Citi, Redecard’s third-largest shareholder, will most likely sell its Redecard stake in a secondary stock offering to Redecard’s Brazilian bank shareholders who have right of first refusal. Banco Itaú has been touted as the favourite to buy all or a portion of Citi’s stake in Redecard, which processes MasterCard and Diners Club card transactions. Currently Banco Itaú and Unibanco hold a combined 46.3 percent stake in Redecard.
Citi’s decision to sell its Redecard stake, which while bringing short-term financial gains for the bank, will no doubt be a blow, as Citi is effectively being forced to exit one of the most promising card payment markets in the world. Redecard’s fourth-quarter 2008 results, published in mid-February, show just how much Citi is giving up to ensure its own survival at home.
Redecard posted fourth-quarter net income of BRL343.1 million, up from BRL224.4 million in the year-ago period, whilst net revenue rose 35.1 percent to BRL776.4 million. Redecard also saw credit card financial volume jump from BRL20.4 million in the fourth quarter of 2007 to BRL24.1 million in the fourth quarter of 2008, an increase of 17.8 percent, while debit card financial volume rose 20.6 percent to BRL12.6 million.
However, there are growing fears that Citi may not escape nationalisation by the US government.

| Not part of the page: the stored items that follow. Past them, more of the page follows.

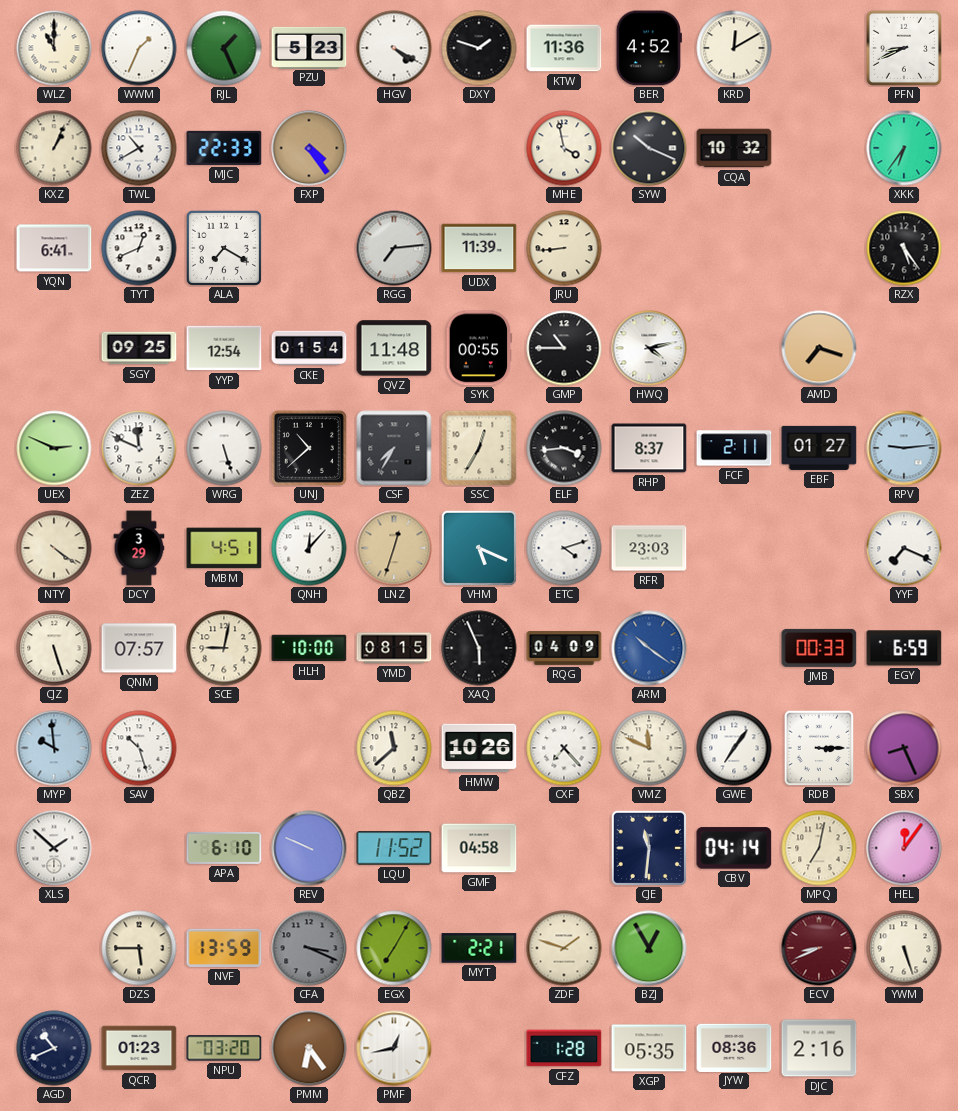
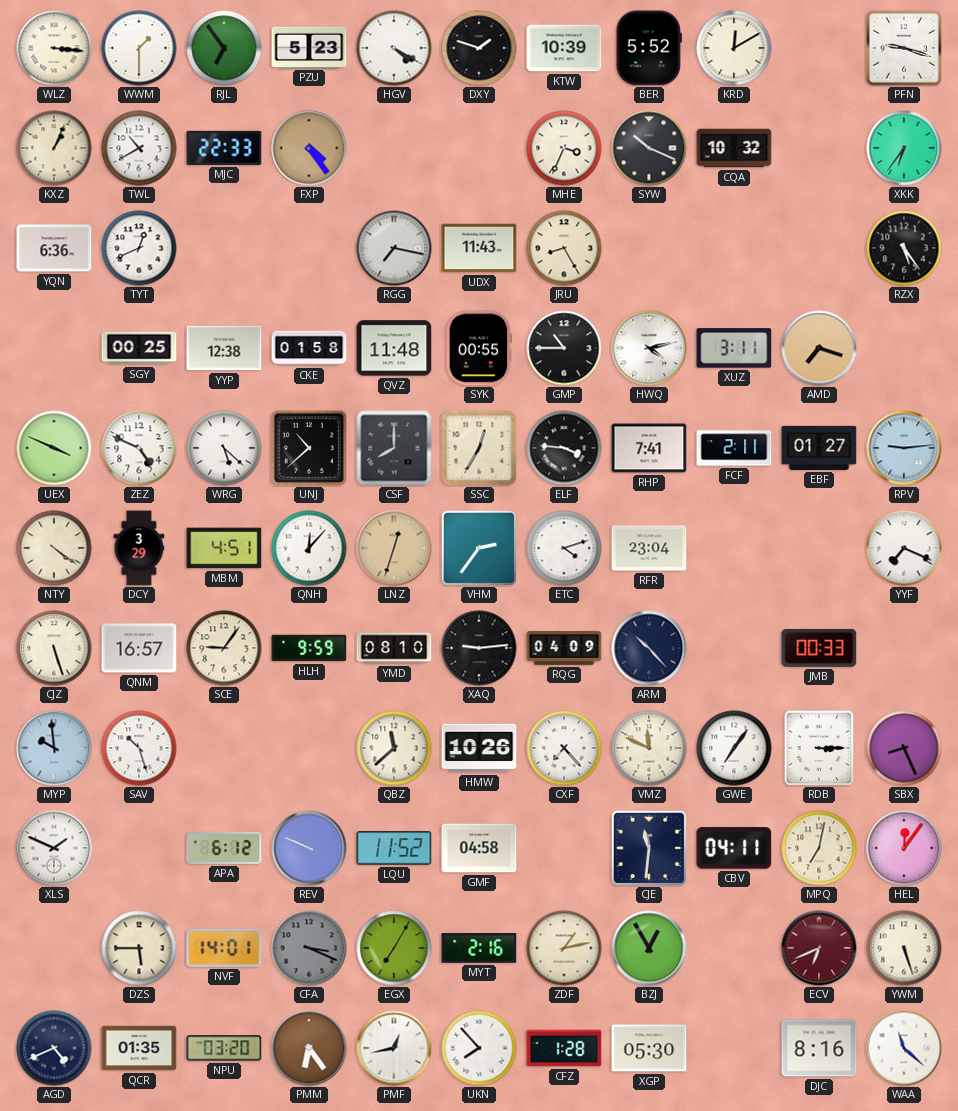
WLZ: 11:00 -> 3:16
WWM: 1:34 -> 1:30
RJL: 1:26 -> 6:54
KTW: 11:36 -> 10:39
BER: 4:52 -> 5:52
PFN: 8:41 -> 9:18
MHE: 3:58 -> 3:34
YQN: 6:41 -> 6:36
ALA: 7:20 -> none
RGG: 7:14 -> 7:17
UDX: 11:39 -> 11:43
JRU: 8:44 -> 8:25
SGY: 09:25 -> 00:25
YYP: 12:54 -> 12:38
CKE: 01:54 -> 01:58
XUZ: none -> 3:11
UEX: 2:49 -> 3:49
ZEZ: 11:49 -> 4:49
WRG: 5:27 -> 5:22
CSF: 7:35 -> 8:00
ELF: 3:44 -> 3:46
RHP: 8:37 -> 7:41
VHM: 5:19 -> 2:36
RFR: 23:03 -> 23:04
QNM: 07:57 -> 16:57
SCE: 9:02 -> 9:06
HLH: 10:00 -> 9:59
YMD: 08:15 -> 08:10
XAQ: 5:56 -> 9:14
ARM: 10:21 -> 10:23
ARM dial: blue -> navy
EGY: 6:59 -> none
XLS: 1:52 -> 1:49
APA: 6:10 -> 6:12
CBV: 04:14 -> 04:11
NVF: 13:59 -> 14:01
MYT: 2:21 -> 2:16
ZDF: 1:48 -> 1:13
ECV: 8:41 -> 6:41
AGD: 10:41 -> 4:41
QCR: 01:23 -> 01:35
UKN: none -> 7:53
XGP: 05:35 -> 05:30
JYW: 08:36 -> none
DJC: 2:16 -> 8:16
WAA: none -> 11:22
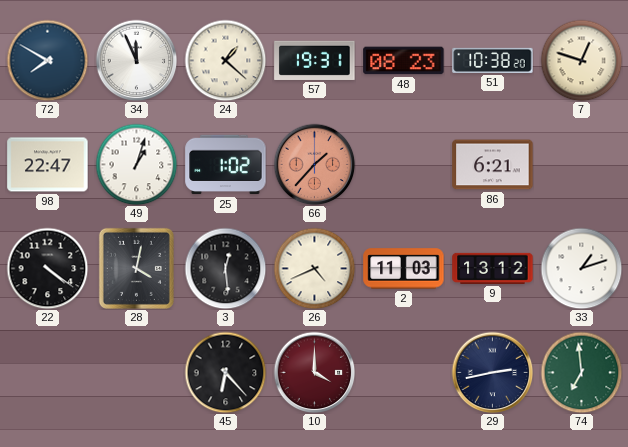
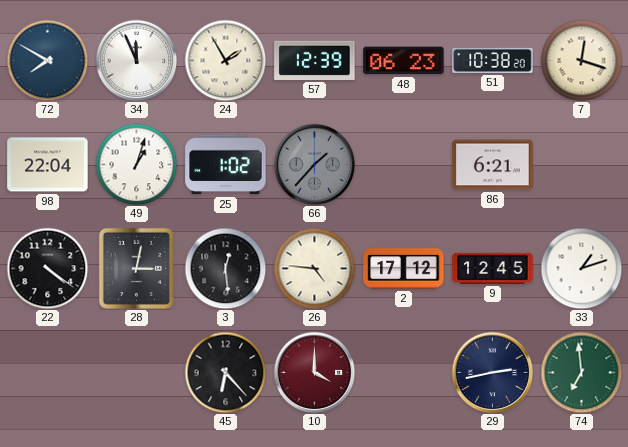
24: 1:22 -> 1:55
57: 19:31 -> 12:39
48: 08:23 -> 06:23
7: 12:48 -> 12:18
98: 22:47 -> 22:04
66 dial: salmon -> grey
28: 4:02 -> 3:02
26: 4:41 -> 4:46
2: 11:03 -> 17:12
9: 13:12 -> 12:45
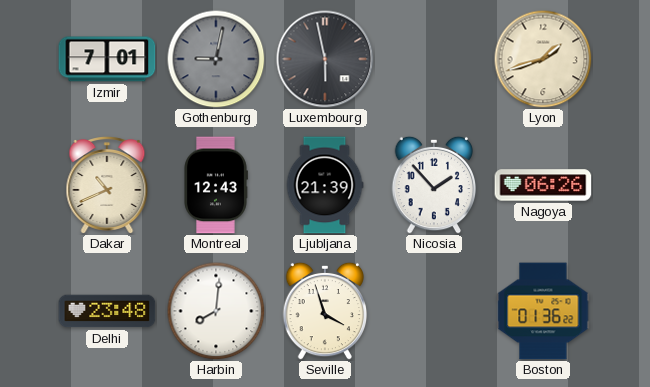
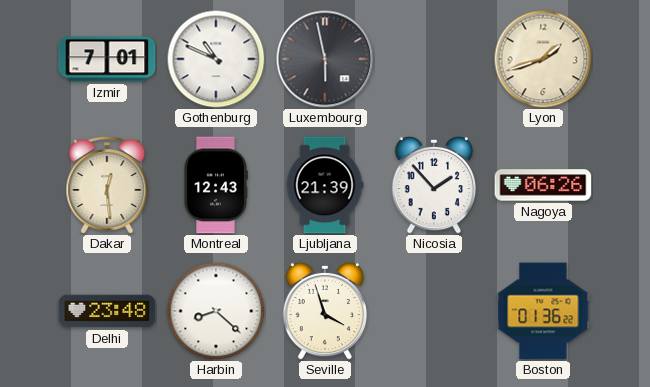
Gothenburg: 9:02 -> 10:49
Gothenburg dial: grey -> white
Dakar: 10:41 -> 12:29
Harbin: 8:01 -> 8:22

The week ending 20 February saw Citi’s share price plummet for the sixth consecutive day, making it more likely the authorities will take complete control of Citi, leaving its shareholders with nothing.
Meredith Whitney, the esteemed US banking analyst from Oppenheimer & Co, who first predicted Citi’s fall from grace over a year ago, has added to the gloom around Citi, saying that she expects further bad news to arise in 2009.
“Most of the big banks would be lucky to break even or earn a little bit of money this year,” Whitney said in an interview with television channel CNBC. “Citi to me is still the biggest risk position out there.”
Whitney added that nationalisation of troubled US banks would not solve their bad loan problems.
“There need to be moves to disaggregate the concentration of loans from top banks. But I have not heard anything like that going on in Washington DC,” she said.
Citi’s sell-off is not just being restricted to the Americas. In Turkey, another dynamic card payment market, Citi owns 20 percent of market leader Akbank, and speculation over Citi’s fate saw Akbank shares dive by as much as 7 percent on 20 February as nationalisation rumours around Citi reached fever pitch.
Should Citi also offload its stake in Akbank, it is likely that the Sabanci Holding conglomerate and its subsidiaries, which already hold 40.85 percent of Akbank shares, may increase their equity holding.